[Collected data entries]
[Start of section]

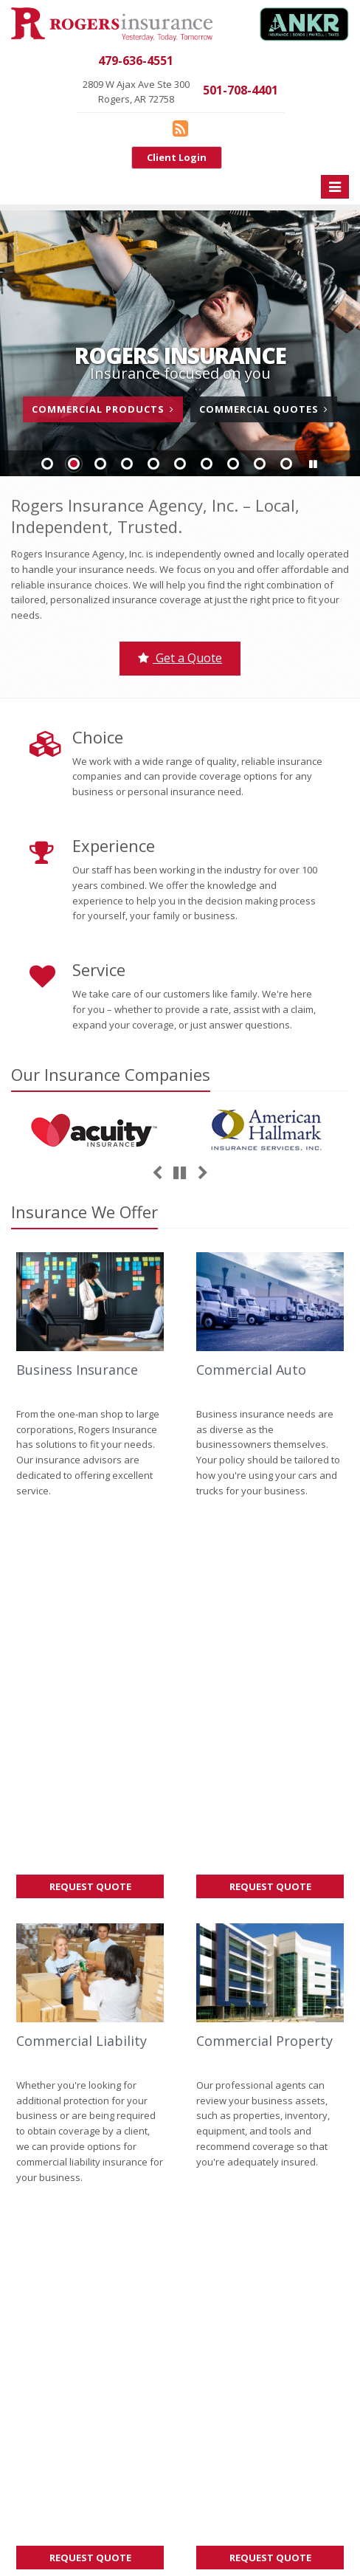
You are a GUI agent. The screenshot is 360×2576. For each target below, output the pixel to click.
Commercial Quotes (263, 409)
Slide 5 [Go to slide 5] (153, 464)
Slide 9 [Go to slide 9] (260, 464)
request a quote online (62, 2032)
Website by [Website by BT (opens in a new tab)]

[End of section]
[Start of section]

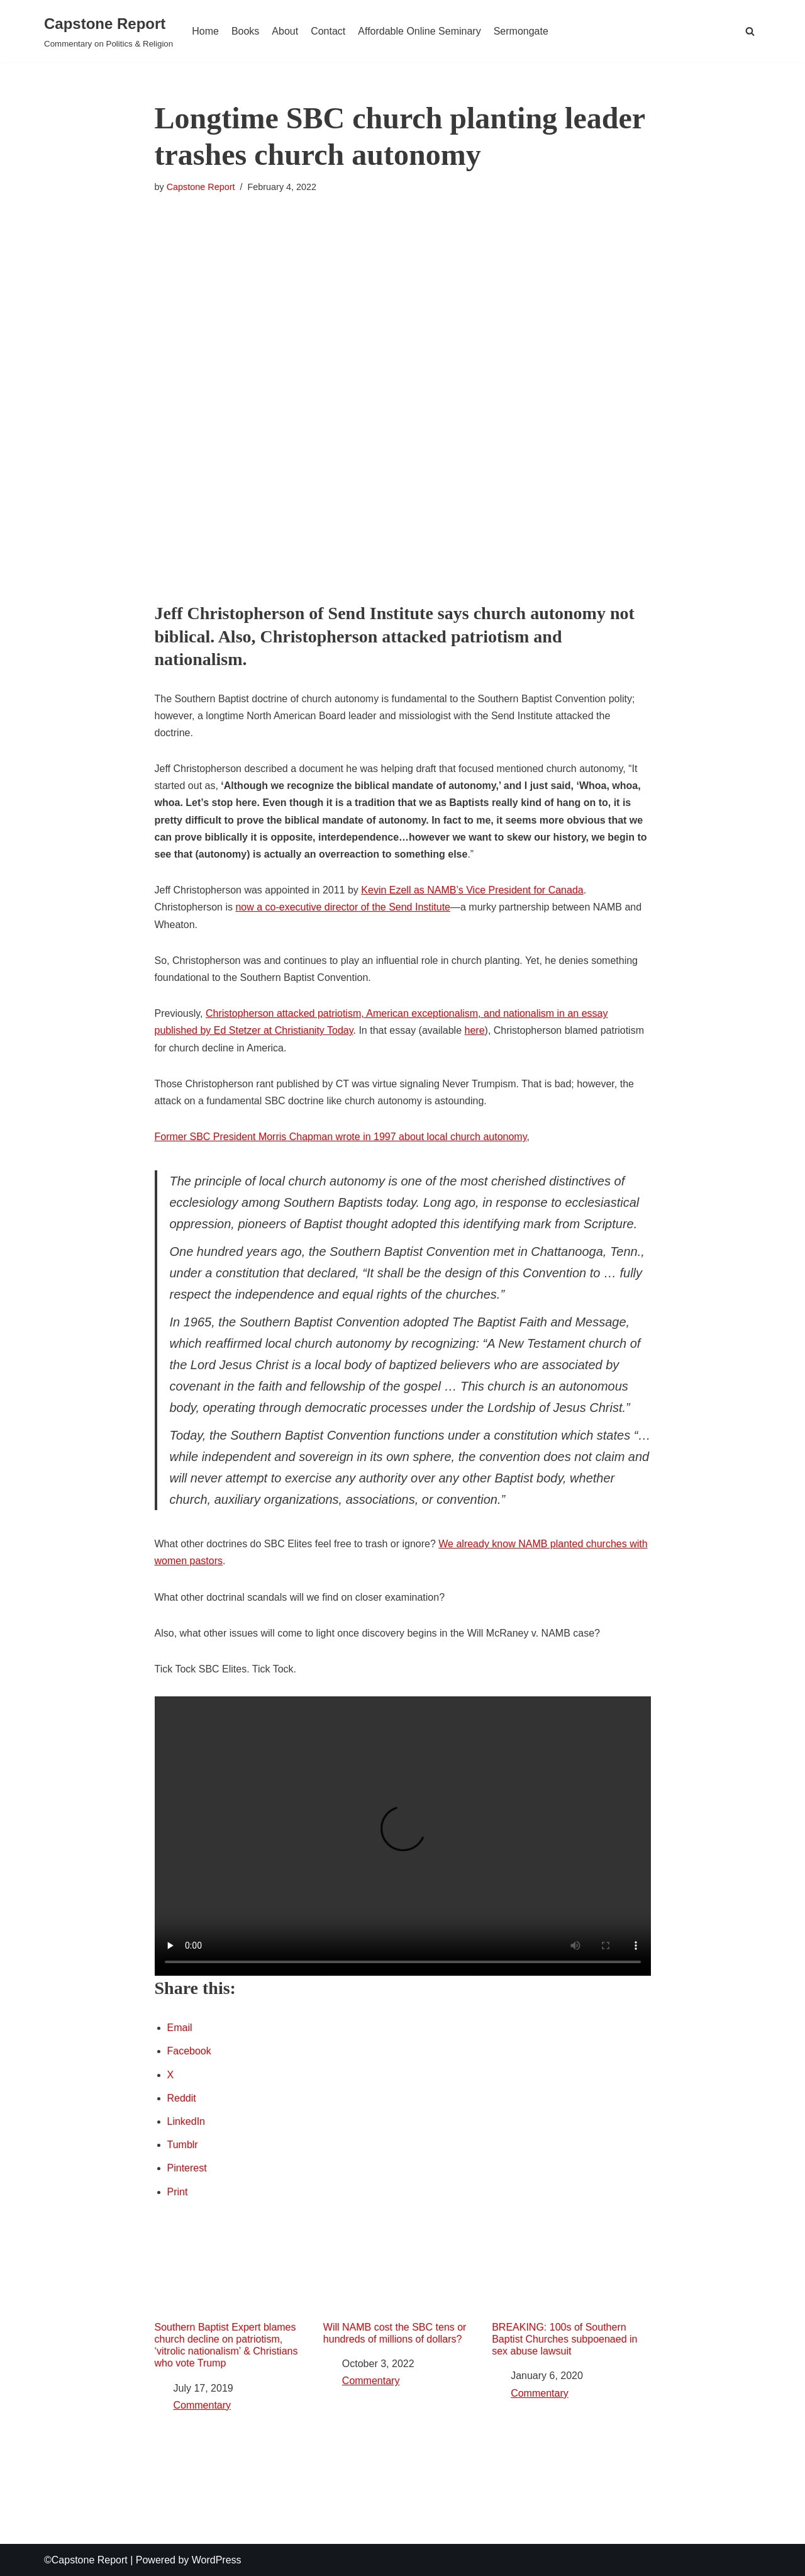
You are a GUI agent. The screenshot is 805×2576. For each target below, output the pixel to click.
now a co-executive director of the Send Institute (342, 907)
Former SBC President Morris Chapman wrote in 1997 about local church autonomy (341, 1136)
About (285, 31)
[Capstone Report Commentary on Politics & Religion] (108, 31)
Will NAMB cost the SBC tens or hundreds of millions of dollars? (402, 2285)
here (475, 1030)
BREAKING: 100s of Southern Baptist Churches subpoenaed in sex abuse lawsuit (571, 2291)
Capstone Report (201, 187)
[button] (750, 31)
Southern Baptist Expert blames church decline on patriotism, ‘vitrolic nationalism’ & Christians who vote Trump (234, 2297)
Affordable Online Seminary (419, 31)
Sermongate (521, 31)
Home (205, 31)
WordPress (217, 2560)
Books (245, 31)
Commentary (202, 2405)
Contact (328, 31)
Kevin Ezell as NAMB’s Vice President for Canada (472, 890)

[End of section]

What is expected. Retype the portion of the data above that starts on the line with "here (475, 1030)" and finishes on the line with "Southern Baptist Expert", including both of those lines.

Result of this task.
here (475, 1030)
BREAKING: 100s of Southern Baptist Churches subpoenaed in sex abuse lawsuit (571, 2291)
Capstone Report (201, 187)
[button] (750, 31)
Southern Baptist Expert blames church decline on patriotism, ‘vitrolic nationalism’ & Christians who vote Trump (234, 2297)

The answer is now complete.